Clindamycin is the active ingredient in clindamycin-containing products. It is also known by its chemical name, 7-chloro-7-deoxy-7-amino-6-oxo-6-heptenoic acid.
Clindamycin is also known by the following synonyms: clindamycin hydrochloride, clindamycin phosphate, cleocin, clindacin, clindagel, clindesse, clindets, cleocin-t, and clindacin-t.
Clindamycin is used to treat a wide variety of bacterial infections, including those of the skin, lungs, urinary tract, and abdomen. It is often prescribed to treat infections caused by anaerobic bacteria, such as those that cause acne, respiratory infections, and urinary tract infections.
Clindamycin can cause a wide range of side effects, including nausea, vomiting, diarrhea, and abdominal pain. It can also cause an allergic reaction in some people.
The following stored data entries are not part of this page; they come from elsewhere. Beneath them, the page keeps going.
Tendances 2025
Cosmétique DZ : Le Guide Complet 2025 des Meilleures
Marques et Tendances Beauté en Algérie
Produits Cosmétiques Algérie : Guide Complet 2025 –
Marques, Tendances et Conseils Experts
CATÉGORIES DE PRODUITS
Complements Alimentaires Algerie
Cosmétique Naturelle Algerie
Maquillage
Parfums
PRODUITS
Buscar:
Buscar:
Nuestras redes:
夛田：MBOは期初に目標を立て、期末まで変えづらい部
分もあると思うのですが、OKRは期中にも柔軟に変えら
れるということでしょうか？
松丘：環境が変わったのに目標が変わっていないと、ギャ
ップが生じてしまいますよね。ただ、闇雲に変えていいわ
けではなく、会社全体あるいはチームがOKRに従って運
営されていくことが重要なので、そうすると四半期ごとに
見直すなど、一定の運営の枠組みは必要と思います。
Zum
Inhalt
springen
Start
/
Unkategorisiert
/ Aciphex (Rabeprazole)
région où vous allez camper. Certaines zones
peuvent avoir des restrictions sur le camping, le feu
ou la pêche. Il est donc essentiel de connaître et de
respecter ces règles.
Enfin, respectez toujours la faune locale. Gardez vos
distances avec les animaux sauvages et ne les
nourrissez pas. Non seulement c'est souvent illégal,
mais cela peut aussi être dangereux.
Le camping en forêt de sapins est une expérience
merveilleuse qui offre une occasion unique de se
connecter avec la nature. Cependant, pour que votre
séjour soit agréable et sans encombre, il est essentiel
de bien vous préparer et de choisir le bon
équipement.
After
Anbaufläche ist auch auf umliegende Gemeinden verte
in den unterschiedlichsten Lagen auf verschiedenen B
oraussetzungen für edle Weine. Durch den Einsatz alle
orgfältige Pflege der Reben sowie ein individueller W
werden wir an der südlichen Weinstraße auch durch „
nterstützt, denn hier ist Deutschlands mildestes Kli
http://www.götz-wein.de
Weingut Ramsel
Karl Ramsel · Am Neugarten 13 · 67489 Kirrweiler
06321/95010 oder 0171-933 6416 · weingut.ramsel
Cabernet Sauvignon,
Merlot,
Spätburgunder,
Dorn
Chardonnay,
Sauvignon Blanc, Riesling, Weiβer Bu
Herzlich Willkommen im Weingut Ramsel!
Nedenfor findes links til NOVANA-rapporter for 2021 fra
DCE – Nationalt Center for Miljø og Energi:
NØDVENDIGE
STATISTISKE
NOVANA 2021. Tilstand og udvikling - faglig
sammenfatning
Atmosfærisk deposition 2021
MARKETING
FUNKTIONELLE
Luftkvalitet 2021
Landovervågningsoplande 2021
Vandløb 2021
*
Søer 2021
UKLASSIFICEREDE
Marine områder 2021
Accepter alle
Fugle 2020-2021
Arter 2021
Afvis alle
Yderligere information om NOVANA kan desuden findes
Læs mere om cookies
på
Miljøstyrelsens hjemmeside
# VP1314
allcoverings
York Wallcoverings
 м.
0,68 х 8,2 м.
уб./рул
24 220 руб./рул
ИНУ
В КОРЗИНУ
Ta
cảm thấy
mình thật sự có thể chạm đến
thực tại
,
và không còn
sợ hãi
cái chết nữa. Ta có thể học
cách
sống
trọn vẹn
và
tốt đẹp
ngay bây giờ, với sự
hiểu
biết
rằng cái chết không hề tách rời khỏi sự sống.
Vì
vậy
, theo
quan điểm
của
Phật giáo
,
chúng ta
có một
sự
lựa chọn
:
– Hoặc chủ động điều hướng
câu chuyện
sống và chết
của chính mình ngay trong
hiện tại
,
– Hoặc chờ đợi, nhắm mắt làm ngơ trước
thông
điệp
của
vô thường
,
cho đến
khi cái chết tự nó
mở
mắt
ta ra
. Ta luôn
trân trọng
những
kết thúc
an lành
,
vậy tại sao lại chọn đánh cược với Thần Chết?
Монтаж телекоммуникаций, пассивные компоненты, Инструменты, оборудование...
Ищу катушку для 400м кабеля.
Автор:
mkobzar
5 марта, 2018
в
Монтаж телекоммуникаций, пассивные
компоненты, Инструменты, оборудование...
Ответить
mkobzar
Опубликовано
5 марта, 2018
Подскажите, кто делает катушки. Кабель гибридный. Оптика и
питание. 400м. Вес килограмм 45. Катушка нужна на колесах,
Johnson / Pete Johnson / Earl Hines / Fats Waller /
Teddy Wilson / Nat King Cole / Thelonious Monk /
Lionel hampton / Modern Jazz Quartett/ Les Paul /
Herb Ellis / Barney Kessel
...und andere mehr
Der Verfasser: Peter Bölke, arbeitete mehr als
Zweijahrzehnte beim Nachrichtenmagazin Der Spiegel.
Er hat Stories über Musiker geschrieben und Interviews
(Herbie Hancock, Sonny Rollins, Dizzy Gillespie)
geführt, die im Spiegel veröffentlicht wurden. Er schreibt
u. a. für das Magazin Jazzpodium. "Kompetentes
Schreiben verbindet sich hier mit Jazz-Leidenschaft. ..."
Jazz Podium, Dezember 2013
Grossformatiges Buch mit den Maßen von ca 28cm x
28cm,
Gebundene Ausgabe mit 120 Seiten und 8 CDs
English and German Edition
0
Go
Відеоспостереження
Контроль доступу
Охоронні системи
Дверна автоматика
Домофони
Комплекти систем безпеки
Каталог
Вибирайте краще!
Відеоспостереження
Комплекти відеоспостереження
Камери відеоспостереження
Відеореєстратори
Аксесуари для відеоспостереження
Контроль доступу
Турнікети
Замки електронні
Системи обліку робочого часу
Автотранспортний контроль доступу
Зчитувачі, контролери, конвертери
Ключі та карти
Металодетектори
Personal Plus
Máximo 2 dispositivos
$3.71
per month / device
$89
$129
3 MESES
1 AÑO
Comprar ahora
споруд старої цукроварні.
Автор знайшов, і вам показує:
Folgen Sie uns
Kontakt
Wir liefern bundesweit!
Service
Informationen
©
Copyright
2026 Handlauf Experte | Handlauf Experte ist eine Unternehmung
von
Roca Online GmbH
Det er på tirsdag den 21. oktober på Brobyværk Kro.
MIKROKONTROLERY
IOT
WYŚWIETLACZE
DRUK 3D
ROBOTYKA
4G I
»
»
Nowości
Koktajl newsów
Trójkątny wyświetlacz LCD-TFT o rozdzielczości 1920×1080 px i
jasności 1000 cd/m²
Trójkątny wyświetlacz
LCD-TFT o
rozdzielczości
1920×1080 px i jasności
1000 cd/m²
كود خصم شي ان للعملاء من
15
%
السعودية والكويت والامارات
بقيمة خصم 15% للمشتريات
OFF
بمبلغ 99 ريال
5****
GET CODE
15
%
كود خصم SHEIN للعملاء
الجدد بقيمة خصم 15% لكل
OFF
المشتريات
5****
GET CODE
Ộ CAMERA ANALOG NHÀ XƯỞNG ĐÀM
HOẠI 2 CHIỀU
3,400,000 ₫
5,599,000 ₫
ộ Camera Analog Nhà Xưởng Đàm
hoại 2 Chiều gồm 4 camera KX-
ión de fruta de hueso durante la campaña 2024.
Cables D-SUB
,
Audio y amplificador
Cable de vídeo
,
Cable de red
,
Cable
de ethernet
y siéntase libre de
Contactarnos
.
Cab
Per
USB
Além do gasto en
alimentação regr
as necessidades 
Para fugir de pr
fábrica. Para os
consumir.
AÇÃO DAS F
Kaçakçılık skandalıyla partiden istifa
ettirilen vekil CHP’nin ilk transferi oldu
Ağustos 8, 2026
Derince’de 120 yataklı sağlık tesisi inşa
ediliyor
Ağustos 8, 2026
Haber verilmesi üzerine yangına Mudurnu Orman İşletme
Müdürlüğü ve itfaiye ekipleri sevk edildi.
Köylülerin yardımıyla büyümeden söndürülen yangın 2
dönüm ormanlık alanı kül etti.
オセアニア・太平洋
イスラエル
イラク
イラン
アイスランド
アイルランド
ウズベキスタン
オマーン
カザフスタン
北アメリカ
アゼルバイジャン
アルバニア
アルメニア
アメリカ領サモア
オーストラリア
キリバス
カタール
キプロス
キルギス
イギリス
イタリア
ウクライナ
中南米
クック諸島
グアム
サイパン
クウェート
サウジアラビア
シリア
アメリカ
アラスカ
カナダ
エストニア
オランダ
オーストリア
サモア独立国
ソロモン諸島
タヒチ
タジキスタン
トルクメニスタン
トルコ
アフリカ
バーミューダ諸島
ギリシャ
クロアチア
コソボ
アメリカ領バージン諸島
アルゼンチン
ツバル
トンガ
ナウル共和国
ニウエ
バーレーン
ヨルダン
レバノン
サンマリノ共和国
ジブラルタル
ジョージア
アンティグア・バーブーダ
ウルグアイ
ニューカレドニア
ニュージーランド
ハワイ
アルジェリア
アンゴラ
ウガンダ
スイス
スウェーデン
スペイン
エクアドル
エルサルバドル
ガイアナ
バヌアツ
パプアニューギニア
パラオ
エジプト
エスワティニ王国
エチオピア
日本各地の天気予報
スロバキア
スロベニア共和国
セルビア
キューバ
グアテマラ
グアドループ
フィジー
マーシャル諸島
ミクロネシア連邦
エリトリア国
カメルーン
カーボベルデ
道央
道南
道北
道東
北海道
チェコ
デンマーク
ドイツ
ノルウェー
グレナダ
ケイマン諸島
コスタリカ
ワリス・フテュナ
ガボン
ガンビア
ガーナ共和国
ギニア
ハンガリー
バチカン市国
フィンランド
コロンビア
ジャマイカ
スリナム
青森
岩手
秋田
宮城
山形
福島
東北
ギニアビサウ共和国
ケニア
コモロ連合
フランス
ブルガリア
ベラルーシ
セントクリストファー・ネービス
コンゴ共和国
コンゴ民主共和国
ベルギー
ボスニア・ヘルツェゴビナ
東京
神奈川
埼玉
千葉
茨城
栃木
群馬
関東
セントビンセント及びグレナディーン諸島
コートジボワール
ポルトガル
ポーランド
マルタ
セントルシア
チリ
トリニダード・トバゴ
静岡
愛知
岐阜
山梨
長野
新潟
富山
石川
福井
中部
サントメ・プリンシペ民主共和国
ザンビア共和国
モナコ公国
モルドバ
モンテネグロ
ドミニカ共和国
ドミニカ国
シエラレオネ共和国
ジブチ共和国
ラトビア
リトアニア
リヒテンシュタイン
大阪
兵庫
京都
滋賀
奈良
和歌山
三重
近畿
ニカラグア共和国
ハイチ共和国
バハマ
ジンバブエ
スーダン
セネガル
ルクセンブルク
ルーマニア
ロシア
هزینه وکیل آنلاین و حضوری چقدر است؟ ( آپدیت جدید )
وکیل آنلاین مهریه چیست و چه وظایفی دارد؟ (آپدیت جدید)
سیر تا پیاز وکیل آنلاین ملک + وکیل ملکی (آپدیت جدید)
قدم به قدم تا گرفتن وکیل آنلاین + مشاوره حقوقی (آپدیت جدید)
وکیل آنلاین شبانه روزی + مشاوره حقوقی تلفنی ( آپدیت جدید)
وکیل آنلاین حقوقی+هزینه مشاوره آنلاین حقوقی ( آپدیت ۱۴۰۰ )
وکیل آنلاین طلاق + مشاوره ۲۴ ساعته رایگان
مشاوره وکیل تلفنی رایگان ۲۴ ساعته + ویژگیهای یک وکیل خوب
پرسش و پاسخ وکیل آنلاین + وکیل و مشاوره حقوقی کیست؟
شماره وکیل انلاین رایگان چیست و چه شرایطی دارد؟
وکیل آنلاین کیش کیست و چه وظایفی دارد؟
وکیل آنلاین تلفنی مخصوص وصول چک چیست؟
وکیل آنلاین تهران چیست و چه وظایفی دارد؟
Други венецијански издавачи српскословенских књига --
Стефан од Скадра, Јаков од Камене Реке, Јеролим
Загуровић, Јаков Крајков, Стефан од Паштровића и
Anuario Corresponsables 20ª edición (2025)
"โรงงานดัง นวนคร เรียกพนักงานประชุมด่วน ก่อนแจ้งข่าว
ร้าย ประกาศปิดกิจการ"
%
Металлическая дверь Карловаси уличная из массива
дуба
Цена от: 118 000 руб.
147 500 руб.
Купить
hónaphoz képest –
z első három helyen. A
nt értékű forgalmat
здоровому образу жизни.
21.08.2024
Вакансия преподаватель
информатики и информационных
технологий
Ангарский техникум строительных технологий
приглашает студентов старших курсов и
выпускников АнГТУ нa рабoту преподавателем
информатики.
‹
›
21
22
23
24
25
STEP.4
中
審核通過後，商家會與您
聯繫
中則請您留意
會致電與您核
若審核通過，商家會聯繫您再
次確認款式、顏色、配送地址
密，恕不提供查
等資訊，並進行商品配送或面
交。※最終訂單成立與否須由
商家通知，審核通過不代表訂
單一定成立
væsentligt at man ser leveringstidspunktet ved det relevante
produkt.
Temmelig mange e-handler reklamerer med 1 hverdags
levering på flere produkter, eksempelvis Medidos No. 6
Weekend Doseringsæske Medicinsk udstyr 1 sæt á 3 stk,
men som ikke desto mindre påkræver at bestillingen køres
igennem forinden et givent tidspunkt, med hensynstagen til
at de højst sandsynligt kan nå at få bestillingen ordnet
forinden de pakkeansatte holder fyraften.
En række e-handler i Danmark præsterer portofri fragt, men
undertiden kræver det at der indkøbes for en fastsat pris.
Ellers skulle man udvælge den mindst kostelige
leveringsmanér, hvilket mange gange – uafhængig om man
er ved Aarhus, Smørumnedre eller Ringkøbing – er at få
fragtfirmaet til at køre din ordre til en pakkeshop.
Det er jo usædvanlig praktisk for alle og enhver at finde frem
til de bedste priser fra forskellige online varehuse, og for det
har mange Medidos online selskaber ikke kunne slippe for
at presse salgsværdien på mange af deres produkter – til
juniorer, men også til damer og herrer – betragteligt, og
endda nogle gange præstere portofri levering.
It is important to tell your doctor if you have a history of allergies or asthma, as clindamycin can worsen these conditions.
History of Discovery
Clindamycin was first discovered in the late 1950s by scientists at Upjohn Pharmaceuticals. It was approved for use in the United States in 1967 and has been used to treat a wide variety of bacterial infections ever since.
Clindamycin is a powerful antibiotic that can be used to treat a wide variety of bacterial infections. It is important to follow your doctor’s instructions when taking clindamycin, and to report any side effects or allergic reactions to your doctor.